» **THE DATA**
#####

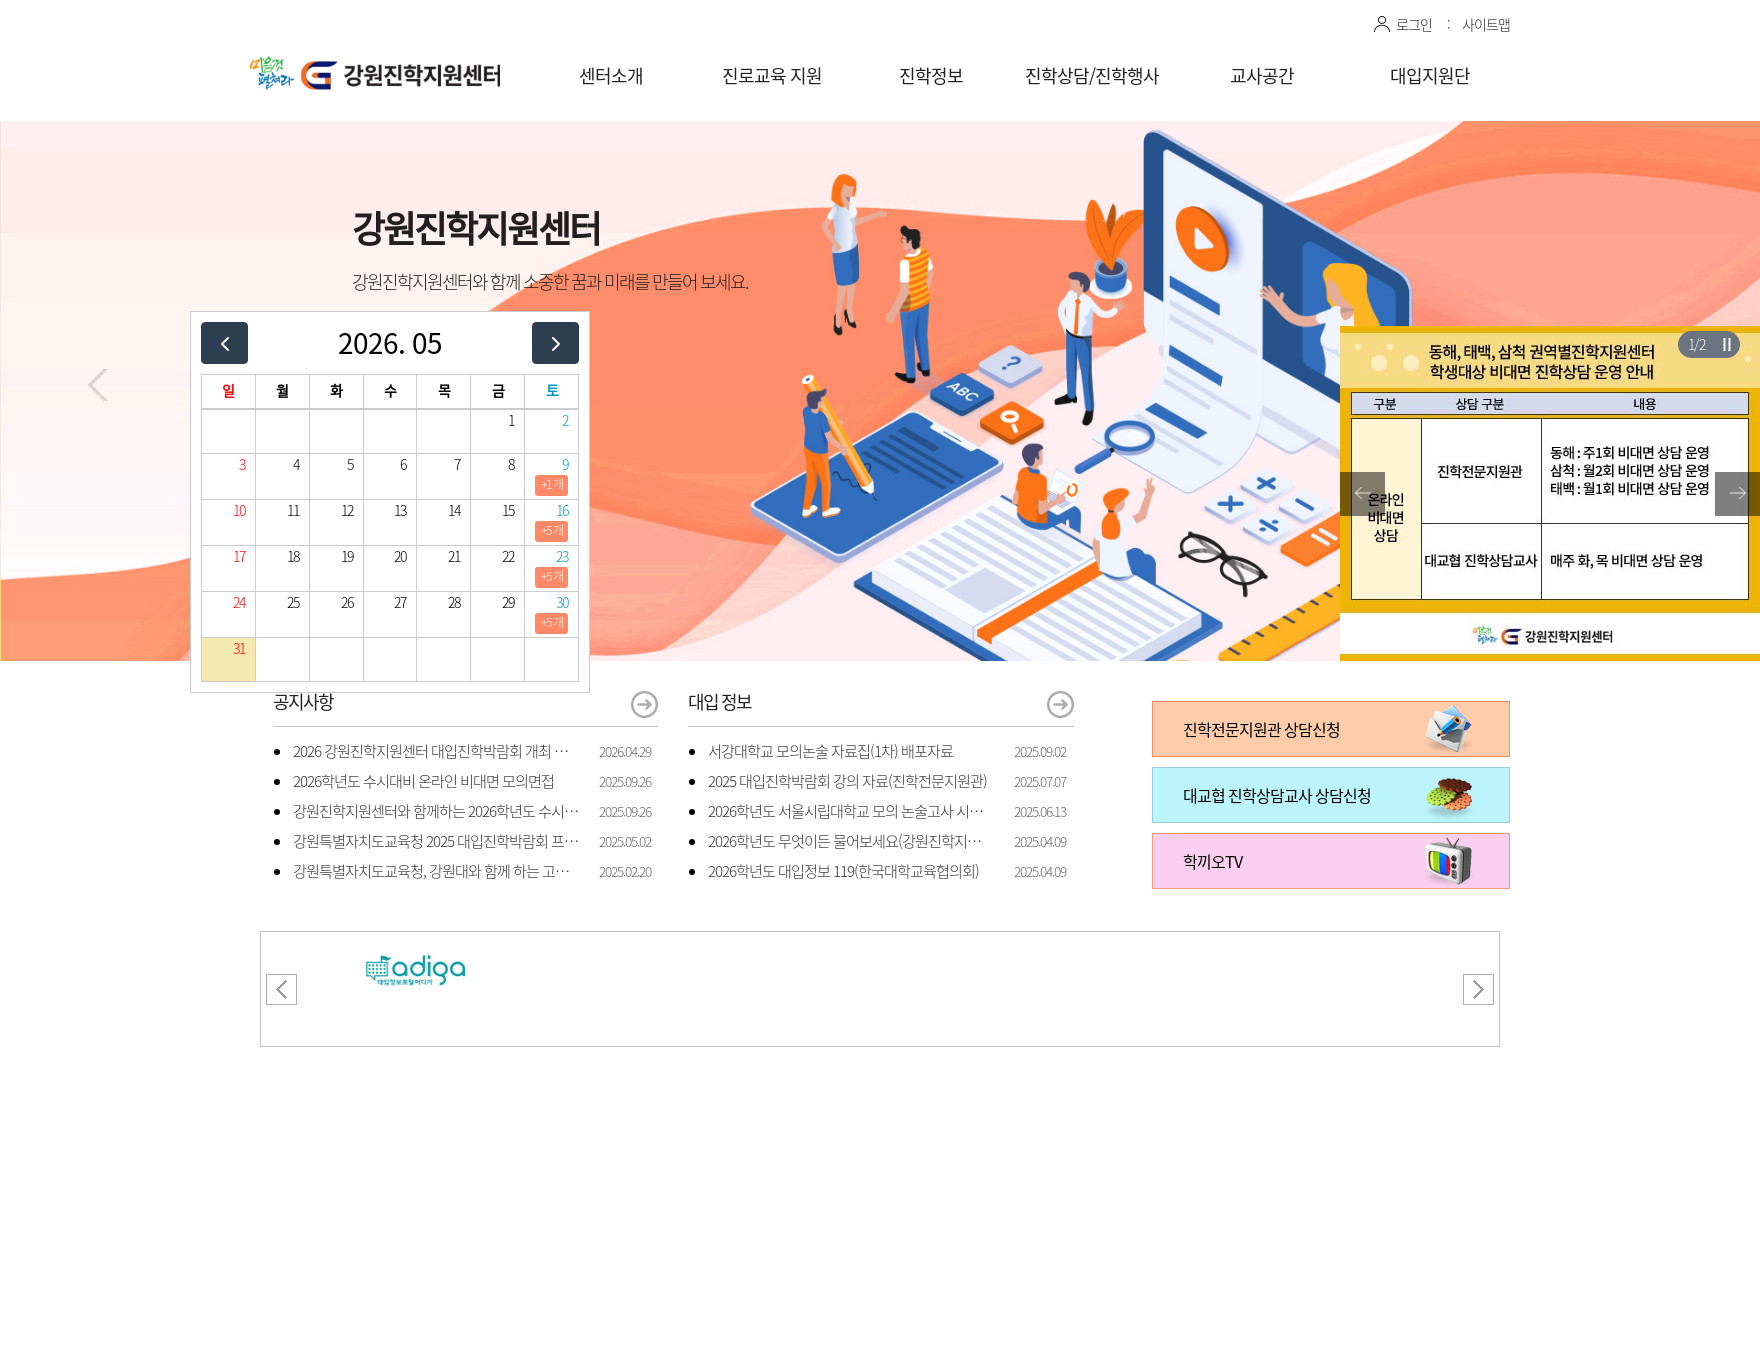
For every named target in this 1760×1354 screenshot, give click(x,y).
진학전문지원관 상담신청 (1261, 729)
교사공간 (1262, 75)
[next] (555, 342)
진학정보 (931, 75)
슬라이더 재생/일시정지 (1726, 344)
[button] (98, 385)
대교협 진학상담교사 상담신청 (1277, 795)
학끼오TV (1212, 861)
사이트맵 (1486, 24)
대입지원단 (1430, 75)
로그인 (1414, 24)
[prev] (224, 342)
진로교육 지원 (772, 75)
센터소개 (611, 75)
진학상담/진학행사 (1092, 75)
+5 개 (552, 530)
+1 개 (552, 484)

#####

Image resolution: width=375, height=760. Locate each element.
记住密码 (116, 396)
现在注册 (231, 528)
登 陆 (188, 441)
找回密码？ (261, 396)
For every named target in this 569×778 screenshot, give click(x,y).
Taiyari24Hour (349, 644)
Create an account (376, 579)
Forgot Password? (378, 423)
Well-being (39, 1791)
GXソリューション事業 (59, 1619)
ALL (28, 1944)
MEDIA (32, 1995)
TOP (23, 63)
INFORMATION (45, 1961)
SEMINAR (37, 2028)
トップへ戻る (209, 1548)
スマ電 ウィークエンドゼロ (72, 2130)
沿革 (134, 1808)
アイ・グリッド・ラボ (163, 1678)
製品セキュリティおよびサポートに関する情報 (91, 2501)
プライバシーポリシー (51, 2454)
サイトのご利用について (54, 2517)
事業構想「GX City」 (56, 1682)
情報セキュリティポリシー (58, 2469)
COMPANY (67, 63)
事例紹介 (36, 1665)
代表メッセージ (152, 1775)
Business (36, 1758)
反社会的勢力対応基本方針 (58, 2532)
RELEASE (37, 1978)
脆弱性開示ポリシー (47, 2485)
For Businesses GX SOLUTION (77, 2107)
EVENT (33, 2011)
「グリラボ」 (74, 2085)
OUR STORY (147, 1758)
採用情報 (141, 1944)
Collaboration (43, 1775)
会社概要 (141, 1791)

#####

» **PROBLEM TO WORK ON**
Begin at the line above that has "For every named target in this 1760×1354" and stop after the line that has "개 (552, 484)", copying each line exactly and adding nothing else.

» **SOLUTION TO THIS EXERCISE**
For every named target in this 1760×1354 screenshot, give click(x,y).
진학전문지원관 상담신청 (1261, 729)
교사공간 (1262, 75)
[next] (555, 342)
진학정보 (931, 75)
슬라이더 재생/일시정지 (1726, 344)
[button] (98, 385)
대교협 진학상담교사 상담신청 (1277, 795)
학끼오TV (1212, 861)
사이트맵 (1486, 24)
대입지원단 (1430, 75)
로그인 (1414, 24)
[prev] (224, 342)
진로교육 지원 (772, 75)
센터소개 (611, 75)
진학상담/진학행사 (1092, 75)
+5 개 (552, 530)
+1 개 (552, 484)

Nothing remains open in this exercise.